= Nancy Cole (mathematician) =

American mathematician (1902–1991)

Nancy Cole (October 15, 1902 – July 7, 1991) was an American mathematician who made important and pioneering contributions to Morse theory.

==Early life and education==
Cole was the daughter of a Boston grocer and the descendant of Mayflower immigrants. As a high school student in Plymouth, Massachusetts, her interest in mathematics was sparked by teacher Lucia Richardson. She studied at Jackson College for Women, the women's sister school of Tufts University, from 1920 to 1922, mentored there by mathematician Edith Bush, before transferring to Vassar College, where she earned a bachelor's degree in 1924. She returned to study at Radcliffe College in 1926, earned a master's degree at Radcliffe in 1929, and completed her Ph.D. in 1934. Her dissertation, The Index Form Associated with an Extremaloid, was supervised by Marston Morse, and she was acknowledged by Morse for her assistance in preparing his 1934 book The Calculus of Variations, which began the study of Morse theory.

==Career and later life==
Between finishing at Vassar and beginning graduate study at Radcliffe, Cole taught college preparatory courses in Hartford, Connecticut, and while at Radcliffe she worked as an instructor at Vassar in 1927–1928 and at Wells College in 1931–1932 before taking a faculty position at Sweet Briar College in 1933, taking a position previously held by Ethel Moody and working at Sweet Briar with Eugenie Maria Morenus.

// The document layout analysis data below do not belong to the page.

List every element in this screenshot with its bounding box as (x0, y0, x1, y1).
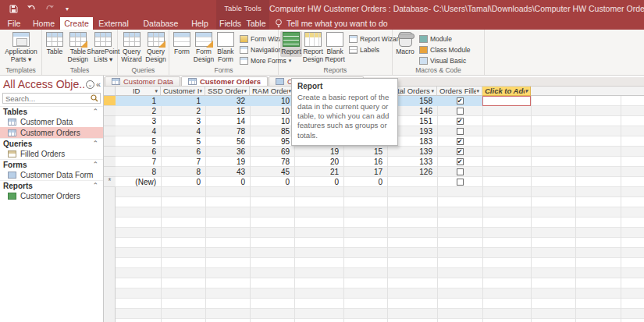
cell-orders-filled[interactable]: ✔ (437, 157, 482, 167)
cell-c6[interactable]: 17 (343, 167, 387, 177)
cell-id[interactable]: 3 (116, 116, 161, 126)
checkbox-unchecked[interactable] (457, 108, 464, 115)
cell-id[interactable]: 7 (116, 157, 161, 167)
tab-create[interactable]: Create (60, 17, 93, 30)
cell-customer_id[interactable]: 1 (161, 96, 205, 106)
checkbox-checked[interactable]: ✔ (457, 148, 464, 155)
visual-basic-button[interactable]: Visual Basic (419, 55, 471, 65)
nav-item-customer-orders[interactable]: Customer Orders (0, 190, 103, 201)
cell-id[interactable]: 1 (116, 96, 161, 106)
column-header-ssd-ordered[interactable]: SSD Ordered▾ (205, 87, 250, 96)
cell-ram[interactable]: 10 (250, 96, 294, 106)
shutter-bar-close-icon[interactable]: « (96, 80, 101, 89)
cell-customer_id[interactable]: 8 (161, 167, 205, 177)
tab-external-data[interactable]: External Data (94, 17, 133, 30)
blank-form-button[interactable]: Blank Form (215, 31, 237, 64)
tab-database-tools[interactable]: Database Tools (136, 17, 186, 30)
cell-c6[interactable]: 15 (343, 147, 387, 157)
macro-button[interactable]: Macro (394, 31, 416, 57)
cell-ram[interactable]: 10 (250, 106, 294, 116)
cell-orders-filled[interactable] (437, 167, 482, 177)
cell-total[interactable] (387, 177, 437, 187)
cell-id[interactable]: 6 (116, 147, 161, 157)
record-selector[interactable] (104, 157, 116, 167)
nav-section-reports[interactable]: Reports⌃ (0, 180, 103, 190)
nav-section-queries[interactable]: Queries⌃ (0, 138, 103, 148)
checkbox-checked[interactable]: ✔ (457, 118, 464, 125)
checkbox-unchecked[interactable] (457, 168, 464, 175)
record-selector[interactable] (104, 167, 116, 177)
record-selector[interactable] (104, 96, 116, 106)
cell-ssd[interactable]: 15 (205, 106, 250, 116)
column-header-orders-filled[interactable]: Orders Filled▾ (437, 87, 482, 96)
query-design-button[interactable]: Query Design (144, 31, 168, 64)
cell-c5[interactable]: 21 (294, 167, 343, 177)
cell-ssd[interactable]: 36 (205, 147, 250, 157)
cell-orders-filled[interactable]: ✔ (437, 147, 482, 157)
cell-customer_id[interactable]: 2 (161, 106, 205, 116)
nav-item-customer-data-form[interactable]: Customer Data Form (0, 169, 103, 180)
cell-customer_id[interactable]: 5 (161, 136, 205, 147)
nav-pane-menu-icon[interactable]: ⌄ (86, 80, 94, 89)
cell-c5[interactable]: 20 (294, 157, 343, 167)
select-all-corner[interactable] (104, 87, 116, 96)
cell-customer_id[interactable]: 4 (161, 126, 205, 136)
cell-ram[interactable]: 69 (250, 147, 294, 157)
query-wizard-button[interactable]: Query Wizard (119, 31, 144, 64)
tab-help[interactable]: Help (189, 17, 211, 30)
cell-customer_id[interactable]: 0 (161, 177, 205, 187)
class-module-button[interactable]: Class Module (419, 44, 471, 55)
column-header-id[interactable]: ID▾ (116, 87, 161, 96)
application-parts-button[interactable]: Application Parts ▾ (2, 31, 41, 64)
report-design-button[interactable]: Report Design (302, 31, 324, 64)
cell-orders-filled[interactable] (437, 177, 482, 187)
cell-customer_id[interactable]: 7 (161, 157, 205, 167)
cell-total[interactable]: 133 (387, 157, 437, 167)
cell-ssd[interactable]: 19 (205, 157, 250, 167)
table-button[interactable]: Table (44, 31, 66, 57)
record-selector[interactable] (104, 116, 116, 126)
cell-orders-filled[interactable] (437, 106, 482, 116)
tab-fields[interactable]: Fields (218, 17, 243, 30)
cell-orders-filled[interactable]: ✔ (437, 116, 482, 126)
cell-total[interactable]: 126 (387, 167, 437, 177)
cell-id[interactable]: 8 (116, 167, 161, 177)
report-button[interactable]: Report (280, 31, 302, 57)
cell-c5[interactable]: 0 (294, 177, 343, 187)
module-button[interactable]: Module (419, 34, 471, 44)
form-design-button[interactable]: Form Design (193, 31, 215, 64)
cell-customer_id[interactable]: 6 (161, 147, 205, 157)
search-input[interactable] (3, 94, 91, 103)
cell-ram[interactable]: 85 (250, 126, 294, 136)
cell-ram[interactable]: 78 (250, 157, 294, 167)
nav-item-customer-data[interactable]: Customer Data (0, 116, 103, 127)
checkbox-unchecked[interactable] (457, 128, 464, 135)
tell-me-box[interactable]: Tell me what you want to do (275, 17, 388, 30)
search-icon[interactable] (91, 94, 98, 102)
cell-ssd[interactable]: 43 (205, 167, 250, 177)
nav-item-customer-orders[interactable]: Customer Orders (0, 127, 103, 138)
tab-home[interactable]: Home (28, 17, 59, 30)
redo-icon[interactable] (44, 3, 55, 14)
record-selector[interactable] (104, 106, 116, 116)
cell-orders-filled[interactable]: ✔ (437, 96, 482, 106)
cell-ssd[interactable]: 78 (205, 126, 250, 136)
cell-ssd[interactable]: 14 (205, 116, 250, 126)
nav-section-forms[interactable]: Forms⌃ (0, 159, 103, 169)
tab-table[interactable]: Table (244, 17, 268, 30)
nav-section-tables[interactable]: Tables⌃ (0, 106, 103, 116)
record-selector[interactable]: * (104, 177, 116, 187)
cell-c5[interactable]: 19 (294, 147, 343, 157)
doc-tab-customer-data[interactable]: Customer Data (105, 76, 180, 86)
checkbox-checked[interactable]: ✔ (457, 158, 464, 165)
cell-c6[interactable]: 0 (343, 177, 387, 187)
cell-id[interactable]: 5 (116, 136, 161, 147)
form-button[interactable]: Form (171, 31, 193, 57)
save-icon[interactable] (8, 3, 19, 14)
sharepoint-lists-button[interactable]: SharePoint Lists ▾ (91, 31, 116, 64)
cell-ram[interactable]: 95 (250, 136, 294, 147)
cell-total[interactable]: 139 (387, 147, 437, 157)
cell-id[interactable]: 4 (116, 126, 161, 136)
cell-ram[interactable]: 0 (250, 177, 294, 187)
cell-id[interactable]: 2 (116, 106, 161, 116)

During World War II, she moved from Sweet Briar to Kenyon College, where from 1943 to 1944 she taught mathematics for the Army. After working from 1944 to 1947 at the Connecticut College for Women, she became an assistant professor of mathematics at Syracuse University in 1947. She was promoted to associate professor in 1952, and retired as associate professor emeritus in 1971.

She died of a heart attack on July 7, 1991, in Plymouth, Massachusetts.

==Recognition==
Cole was named a Fellow of the American Association for the Advancement of Science in 1950.